Я рассказываю о Жанне сыну, но он слушает рассеянно. Ходит по кухне, опустив голову, сцепив руки за спиной. И я, когда размышляю, делаю именно так. Поднимет голову, взглянет и опять своими длинными ногами меряет небольшую нашу кухоньку. Алик, Борис и 17-летний Виль все ростом не меньше ста восьмидесяти, младший еще подрастет, и нем акселерация проявляется с полной силой. А в кого им быть коротышками: Галя тоже высокая, статная, сильная, хоть росла, как и я, в тяжелые годы. Молодость и вера у людей нашего поколения превозмогали любые преграды.
Все я выложил сыну о редакционном приеме, о милой, обаятельной Жанне. Нет, не заинтересовал его, возможно, потому, что он в меня: не могу раздваиваться, когда чем-то переполнен.
- Ну, ладно, пап, я тебя выслушал, все понял, знаю, что Жанна - хорошая, цельная натура, предугадываю, что тебе хотелось бы нас познакомить…
- Я об этом слова не сказал,- сделал я слабую попытку замазать правду, но сын меня видит насквозь. Младшее поколение не такие простаки, к нам порой относятся с долей снисхождения.
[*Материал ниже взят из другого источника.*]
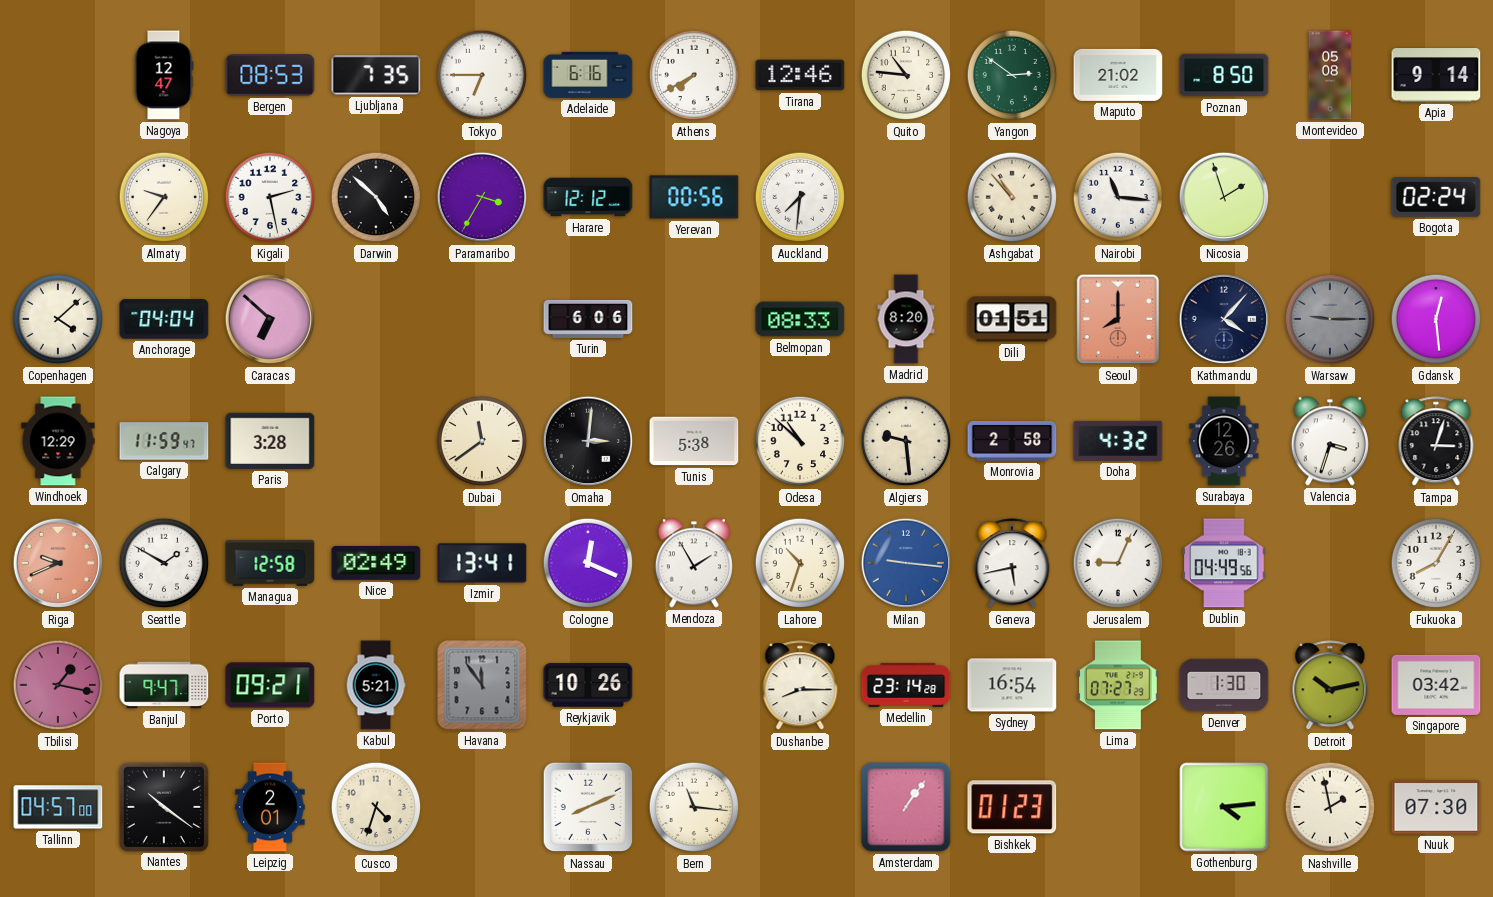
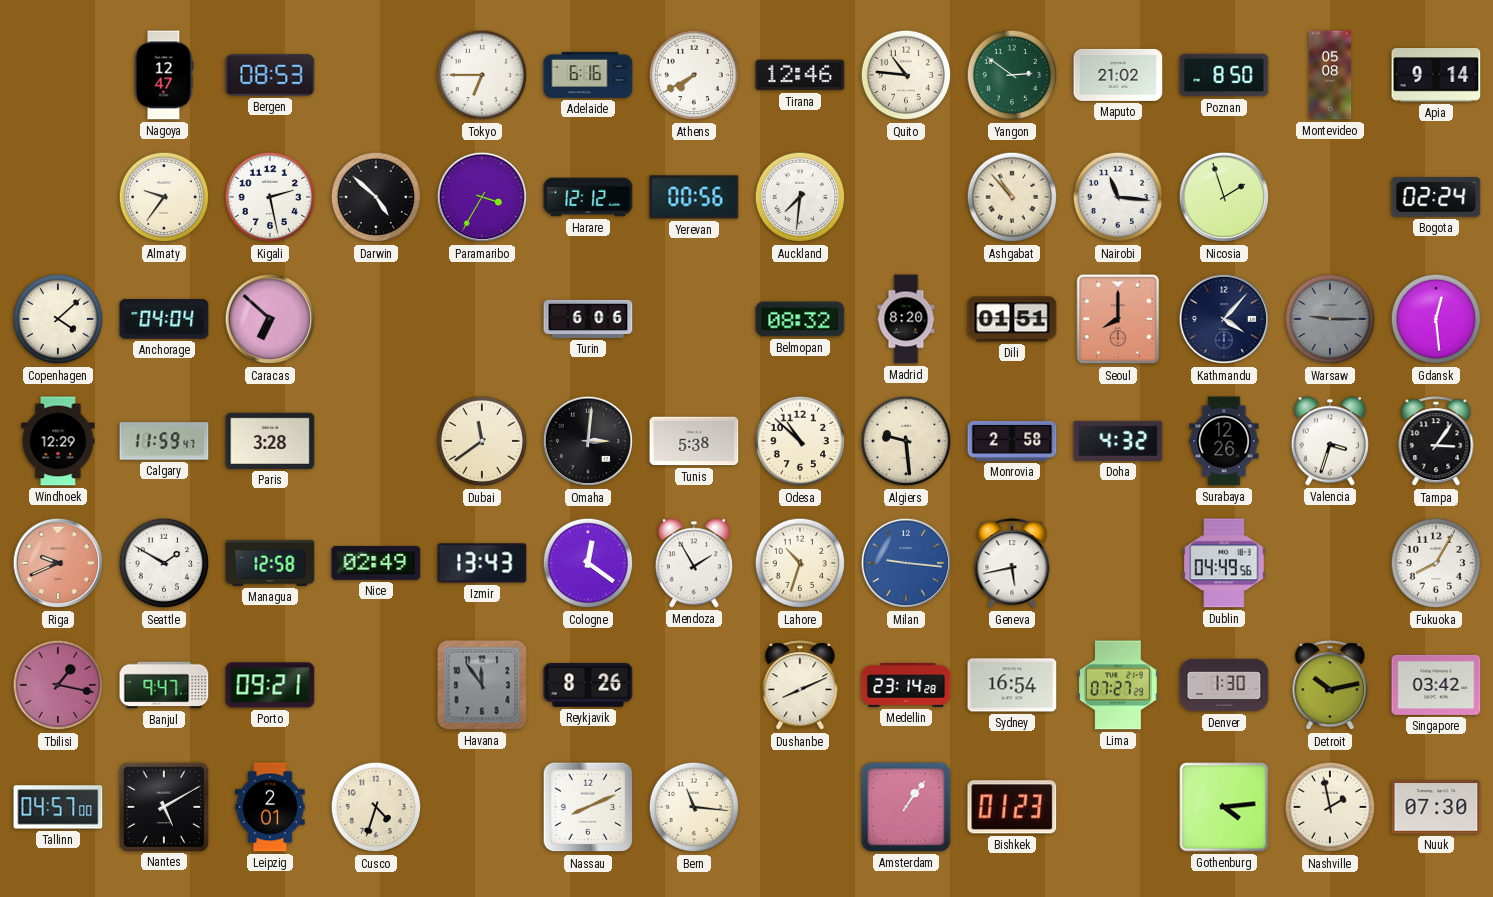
Ljubljana: 7:35 -> none
Belmopan: 08:33 -> 08:32
Tampa: 3:03 -> 3:06
Izmir: 13:41 -> 13:43
Cologne: 12:19 -> 12:21
Jerusalem: 9:04 -> none
Kabul: 5:21 -> none
Reykjavik: 10:26 -> 8:26
Dushanbe: 8:15 -> 8:11
Nantes: 10:21 -> 5:10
- Очень занят, отец. Вот немного освобожусь с квартальным планом, познакомишь нас, и поведу эту чудесную Жанну в кино. А вы с мамой, едва вечером вернусь, будете ждать, когда расскажу все в подробностях: где сидели, что я сказал, что она ответила… Ладно, с этим все? Тогда о моем? Вот ты мой батька, а мало мы видимся, Все детство и отрочество с нетерпением поджидал по вечерам, когда ты придешь с работы, а, не дождавшись, знал, что ты обязательно с порога пошагаешь в детскую целовать нас спящих. Хотел не заснуть, а не получалось. Но во сне улыбался тебе, когда твоя отросшая за день щетина колола щеку…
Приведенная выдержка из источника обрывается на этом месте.